This guide provides tips and tricks for optimizing the performance of your Lance applications.
Lance is designed to be thread-safe and performant. Lance APIs can be called concurrently unless explicitly stated otherwise. Users may create multiple tables and share tables between threads. Operations may run in parallel on the same table, but some operations may lead to conflicts. For details see :ref:`conflict_resolution`.
Most Lance operations will use multiple threads to perform work in parallel. There are two thread pools in lance: the IO thread pool and the compute thread pool. The IO thread pool is used for reading and writing data from disk. The compute thread pool is used for performing computations on data. The number of threads in each pool can be configured by the user.
The IO thread pool is used for reading and writing data from disk. The number of threads in the IO
thread pool is determined by the object store that the operation is working with. Local object stores
will use 8 threads by default. Cloud object stores will use 64 threads by default. This is a fairly
conservative default and you may need 128 or 256 threads to saturate network bandwidth on some cloud
providers. The LANCE_IO_THREADS
environment variable can be used to override the number of IO
threads. If you increase this variable you may also want to increase the io_buffer_size
.
The compute thread pool is used for performing computations on data. The number of threads in the
compute thread pool is determined by the number of cores on the machine. The number of threads in
the compute thread pool can be overridden by setting the LANCE_CPU_THREADS
environment variable.
This is commonly done when running multiple Lance processes on the same machine (e.g when working with
tools like Ray). Keep in mind that decoding data is a compute intensive operation, even if a workload
seems I/O bound (like scanning a table) it may still need quite a few compute threads to achieve peak
performance.
Lance is designed to be memory efficient. Operations should stream data from disk and not require loading the entire dataset into memory. However, there are a few components of Lance that can use a lot of memory.
Lance uses an index cache to speed up queries. This caches vector and scalar indices in memory. The
max size of this cache can be configured when creating a LanceDataset
using the index_cache_size
parameter. This cache is an LRU cached that is sized by "number of entries". The size of each entry
and the number of entries needed depends on the index in question. For example, an IVF/PQ vector index
contains 1 header entry and 1 entry for each partition. The size of each entry is determined by the
number of vectors and the PQ parameters (e.g. number of subvectors). You can view the size of this cache
by inspecting the result of dataset.session().size_bytes()
.
The index cache is not shared between tables. For best performance you should create a single table and share it across your application.

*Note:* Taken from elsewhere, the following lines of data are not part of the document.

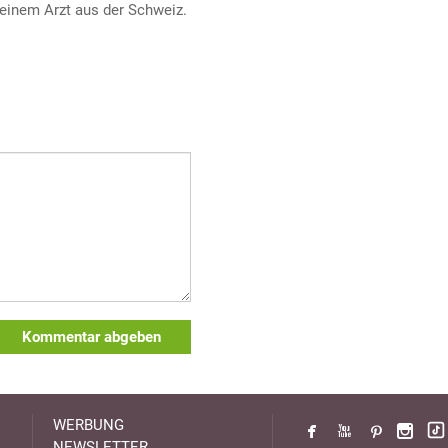
einem Arzt aus der Schweiz.
Kommentar abgeben
WERBUNG
NEWSLETTER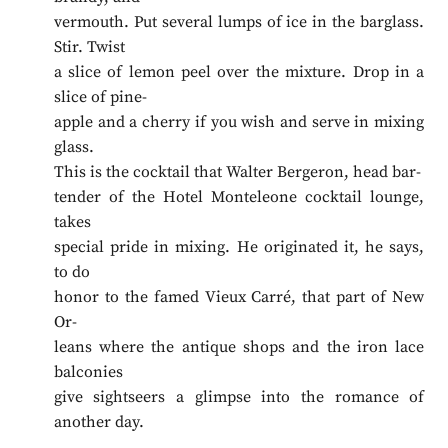
vermouth. Put several lumps of ice in the barglass.
Stir. Twist
a slice of lemon peel over the mixture. Drop in a
slice of pine-
apple and a cherry if you wish and serve in mixing
glass.
This is the cocktail that Walter Bergeron, head bar-
tender of the Hotel Monteleone cocktail lounge,
takes
special pride in mixing. He originated it, he says,
to do
honor to the famed Vieux Carré, that part of New
Or-
leans where the antique shops and the iron lace
balconies
give sightseers a glimpse into the romance of
another day.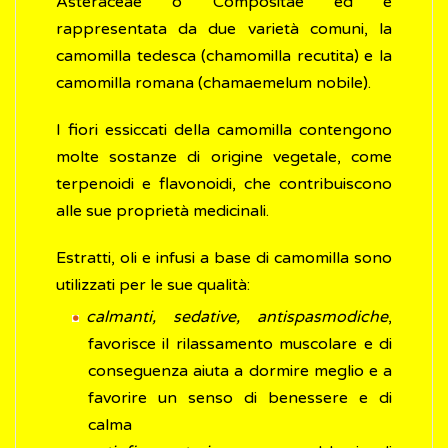
Asteraceae o Compositae ed è
rappresentata da due varietà comuni, la
camomilla tedesca (chamomilla recutita) e la
camomilla romana (chamaemelum nobile).
I fiori essiccati della camomilla contengono
molte sostanze di origine vegetale, come
terpenoidi e flavonoidi, che contribuiscono
alle sue proprietà medicinali.
Estratti, oli e infusi a base di camomilla sono
utilizzati per le sue qualità:
calmanti, sedative, antispasmodiche
,
favorisce il rilassamento muscolare e di
conseguenza aiuta a dormire meglio e a
favorire un senso di benessere e di
calma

Searches (e.g. vector search, full text search) do not use a lot of memory to hold data because they don't
typically return a lot of data. However, scanning data can use a lot of memory. Scanning is a streaming
operation but we need enough memory to hold the data that we are scanning. The amount of memory needed is
largely determined by the io_buffer_size
and the batch_size
variables.
Each I/O thread should have enough memory to buffer an entire page of data. Pages today are typically between
8 and 32 MB. This means, as a rule of thumb, you should generally have about 32MB of memory per I/O thread.
The default io_buffer_size
is 2GB which is enough to buffer 64 pages of data. If you increase the number
of I/O threads you should also increase the io_buffer_size
.
Scans will also decode data (and run any filtering or compute) in parallel on CPU threads. The amount of data
decoded at any one time is determined by the batch_size
and the size of your rows. Each CPU thread will
need enough memory to hold one batch. Once batches are delivered to your application, they are no longer tracked
by Lance and so if memory is a concern then you should also be careful not to accumulate memory in your own
application (e.g. by running to_table
or otherwise collecting all batches in memory.)
The default batch_size
is 8192 rows. When you are working with mostly scalar data you want to keep batches
around 1MB and so the amount of memory needed by the compute threads is fairly small. However, when working with
large data you may need to turn down the batch_size
to keep memory usage under control. For example, when
working with 1024-dimensional vector embeddings (e.g. 32-bit floats) then 8192 rows would be 32MB of data. If you
spread that across 16 CPU threads then you would need 512MB of compute memory per scan. You might find working
with 1024 rows per batch is more appropriate.
In summary, scans could use up to (2 * io_buffer_size) + (batch_size * num_compute_threads)
bytes of memory.
Keep in mind that io_buffer_size
is a soft limit (e.g. we cannot read less than one page at a time right now)
and so it is not necessarily a bug if you see memory usage exceed this limit by a small margin.